(Peradaban dan Pemikiran)
Oleh Drs.Mutawalli, M.Pd.I
I. PENDAHULUAN
Umat Islam pernah mengalami masa keemasan yang selalu menjadi motifasi
bagi umat Islam pada masa selanjutnya. Kejayaan ini yang sampai saat ini
ingin diwujudkan kembali oleh umat Islam setelah sekian abad kejayaan
itu berada di tangan bangsa barat.
Umat Islam senantiasa mencari trobosan baru dalam menciptakan kejayaan
Islam untuk yang kedua kalinya. Telah banyak pemikir atau
intelektual-intelektual Islam yang mencoba untuk merumuskan kembali
pemikiran agar Islam dapat kembali meraih masa kejayaannya.
Dalam makalah ini penulis mencoba mengungkapkan bagaimana usaha-usaha
umat Islam dalam mendesain masa depan agar dapat mencapai masa kejayaan
seperti dahulu. Hal itu tidak dapat terlepas dengan wacana bahwa pada
abad 15 H merupakan masa kebangkitan Umat Islam
II. RUMUSAN MASALAH
A. Bagaimana tonggak kebangkitan kembali Islam pada abad 15 H?

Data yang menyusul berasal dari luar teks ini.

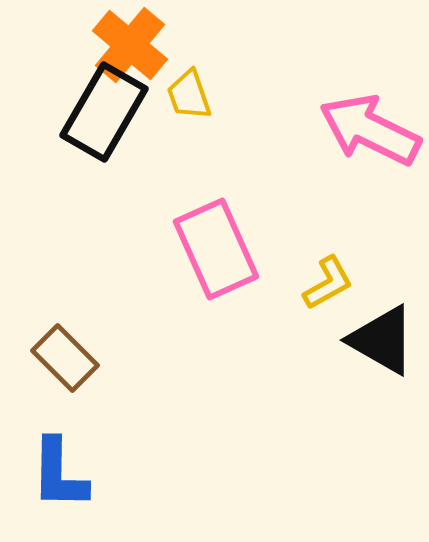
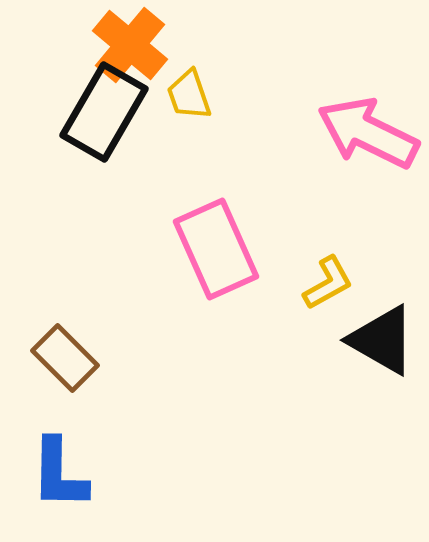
pink arrow: moved 2 px left, 3 px down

B. Bagaimana usaha-usaha umat Islam untuk membangun peradaban masa depan?
C. Bagaaimana kasus yang terjadi di Indonesia mengenai pentas
politik, pendidikan, ekonomi, sosial, dan budaya yang menjadi agen
perubahan umat Islam ke depan?
III. PEMBAHASAN
A. Tonggak Kebangkitan Kembali Islam pada Abad 15 H
Kita perlu menelusuri pengalaman Islam masa lalu, sebuah pengalaman
kejayaan. Pengalaman ini dipergilirkan kepada beberapa negara dan dunia
Islam pernah mendapatkan giliran itu sehingga pernah memimpin dunia ini
dengan dua kekuatan yaitu kekuatan Islam dibelahan Timur berpusat di
Damaskus ketika berada di bawah kekuasan dinasti Umayyah kemudian pindah
ke baghdad dibawah kekuasaan Abbasiyah dan dibelahan Barat berpusat di
Cordova Spanyol di bawah kekuasaan Umayyah.[1]

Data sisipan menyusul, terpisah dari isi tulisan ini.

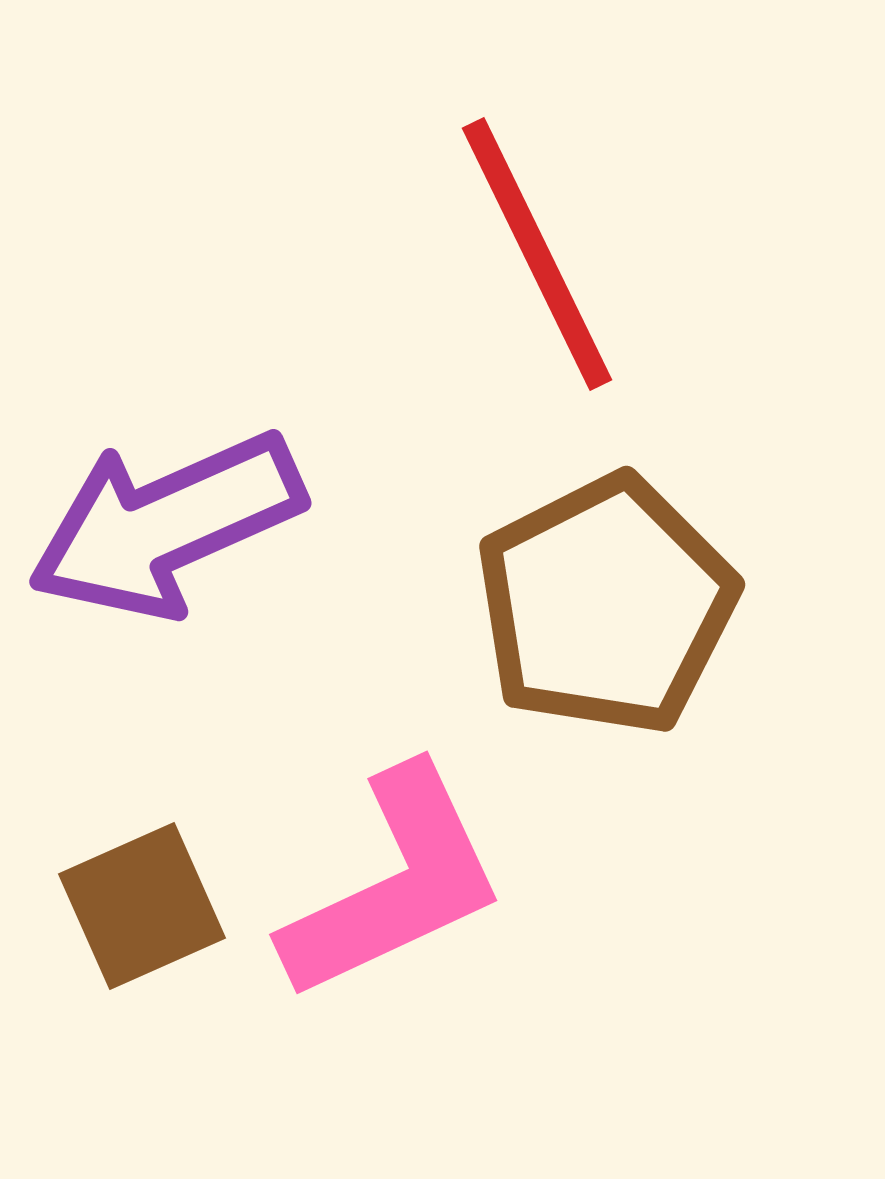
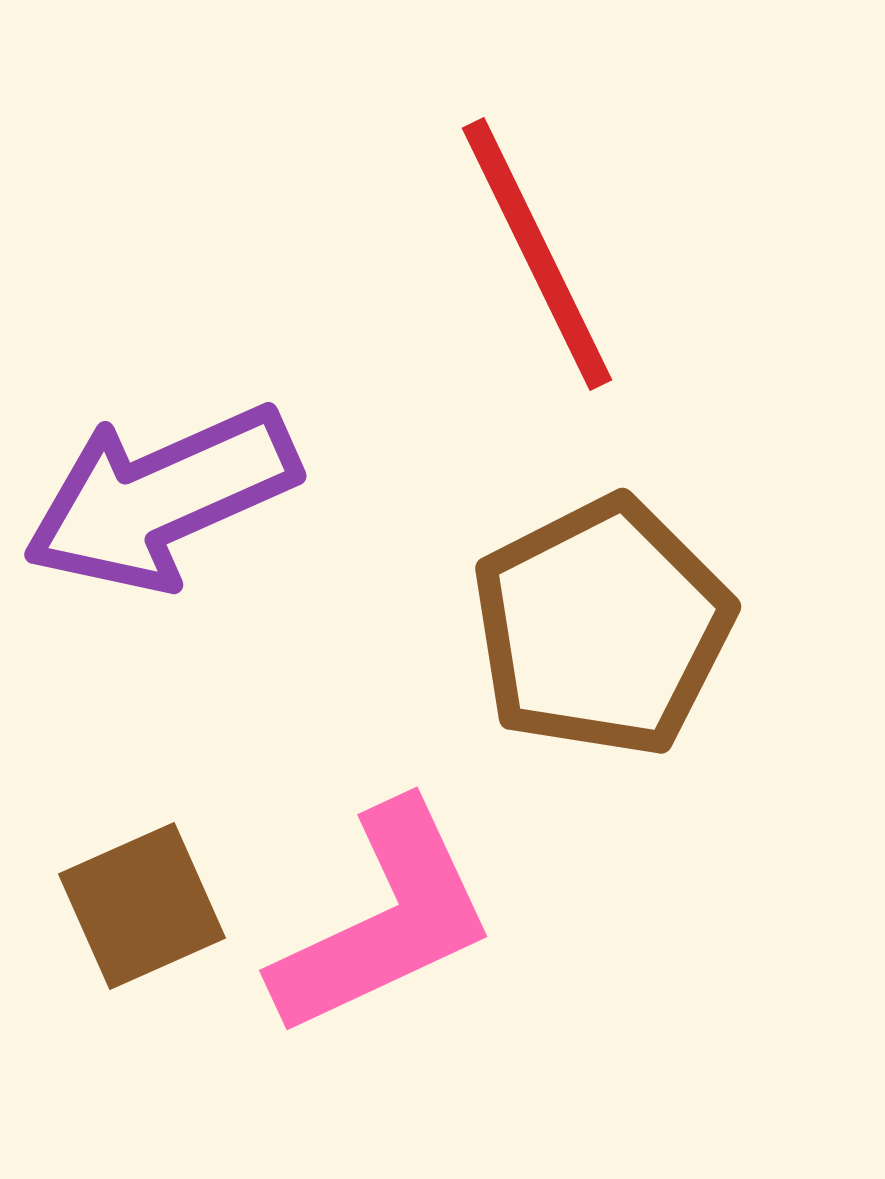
purple arrow: moved 5 px left, 27 px up
brown pentagon: moved 4 px left, 22 px down
pink L-shape: moved 10 px left, 36 px down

Kejayaan Islam pada masa Bani Abasiyah dibawah pemerintahan Abu Ja’far
Harun Ar Rasyid. Pada masa pemerintahannya Islam mengalami punck
kemegahan dan kesejahteraan yang belumpernah dicapai sebelumnya. Pada
masa ini dikenal dengan kekuatan dan kemajuan ilmu pengetahuannya,
sehingga Baghdad menjadi pusat ilmu pengetahuan, kebudayaan dan
perniagaan di dunia. Pada masa ini, Islam telah tersebar sangat luas.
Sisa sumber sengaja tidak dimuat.